- Opening Delimiter -
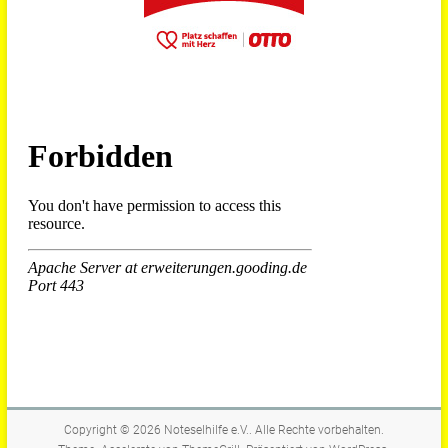
Copyright © 2026
Noteselhilfe e.V.
. Alle Rechte vorbehalten.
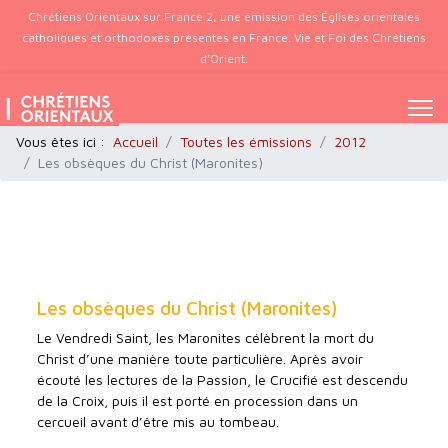
Chrétiens Orientaux sur France 2, une émission des Églises orientales
catholiques et orthodoxes présentes en France. Vie et Foi des Chrétiens
d’Orient.
Vous êtes ici :
Accueil
Toutes les émissions
2012
Les obsèques du Christ (Maronites)
Les obsèques du Christ (Maronites)
Le Vendredi Saint, les Maronites célèbrent la mort du
Christ d’une manière toute particulière. Après avoir
écouté les lectures de la Passion, le Crucifié est descendu
de la Croix, puis il est porté en procession dans un
cercueil avant d’être mis au tombeau.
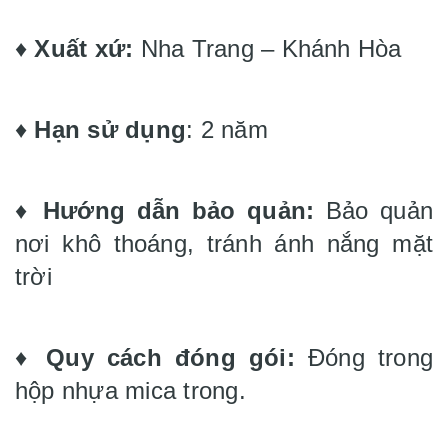
♦️
Xuất xứ:
Nha Trang – Khánh Hòa
♦️
Hạn sử dụng
: 2 năm
♦️
Hướng dẫn bảo quản:
Bảo quản
nơi khô thoáng, tránh ánh nắng mặt
trời
♦️
Quy cách đóng gói:
Đóng trong
hộp nhựa mica trong.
- Closing Delimiter -
_Work to complete_. Without including any picture, write out the material above exactly.

_Answer section_.
Copyright © 2026
Noteselhilfe e.V.
. Alle Rechte vorbehalten.
Chrétiens Orientaux sur France 2, une émission des Églises orientales
catholiques et orthodoxes présentes en France. Vie et Foi des Chrétiens
d’Orient.
Vous êtes ici :
Accueil
Toutes les émissions
2012
Les obsèques du Christ (Maronites)
Les obsèques du Christ (Maronites)
Le Vendredi Saint, les Maronites célèbrent la mort du
Christ d’une manière toute particulière. Après avoir
écouté les lectures de la Passion, le Crucifié est descendu
de la Croix, puis il est porté en procession dans un
cercueil avant d’être mis au tombeau.
♦️
Xuất xứ:
Nha Trang – Khánh Hòa
♦️
Hạn sử dụng
: 2 năm
♦️
Hướng dẫn bảo quản:
Bảo quản
nơi khô thoáng, tránh ánh nắng mặt
trời
♦️
Quy cách đóng gói:
Đóng trong
hộp nhựa mica trong.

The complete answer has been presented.